◆ **TASK OBJECTIVE**:
Your output is the line containing "سکاندار آبی پوشان چیست؟" plus all lines after it to the end of the records, reproduced exactly, with nothing else.

Extracted data entries

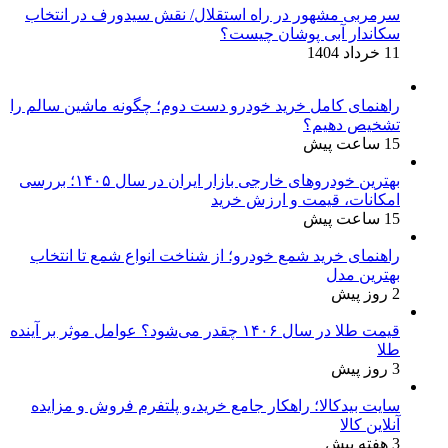
سرمربی مشهور در راه استقلال/ نقش سیدورف در انتخاب
سکاندار آبی پوشان چیست؟
11 خرداد 1404
راهنمای کامل خرید خودرو دست دوم؛ چگونه ماشین سالم را
تشخیص دهیم؟
15 ساعت پیش
بهترین خودروهای خارجی بازار ایران در سال ۱۴۰۵؛ بررسی
امکانات، قیمت و ارزش خرید
15 ساعت پیش
راهنمای خرید شمع خودرو؛ از شناخت انواع شمع تا انتخاب
بهترین مدل
2 روز پیش
قیمت طلا در سال ۱۴۰۶ چقدر می‌شود؟ عوامل موثر بر آینده
طلا
3 روز پیش
سایت بیدکالا؛ راهکار جامع خرید،و پلتفرم فروش و مزایده
آنلاین کالا
3 هفته پیش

◆ **COMPLETED TASK**:
سکاندار آبی پوشان چیست؟
11 خرداد 1404
راهنمای کامل خرید خودرو دست دوم؛ چگونه ماشین سالم را
تشخیص دهیم؟
15 ساعت پیش
بهترین خودروهای خارجی بازار ایران در سال ۱۴۰۵؛ بررسی
امکانات، قیمت و ارزش خرید
15 ساعت پیش
راهنمای خرید شمع خودرو؛ از شناخت انواع شمع تا انتخاب
بهترین مدل
2 روز پیش
قیمت طلا در سال ۱۴۰۶ چقدر می‌شود؟ عوامل موثر بر آینده
طلا
3 روز پیش
سایت بیدکالا؛ راهکار جامع خرید،و پلتفرم فروش و مزایده
آنلاین کالا
3 هفته پیش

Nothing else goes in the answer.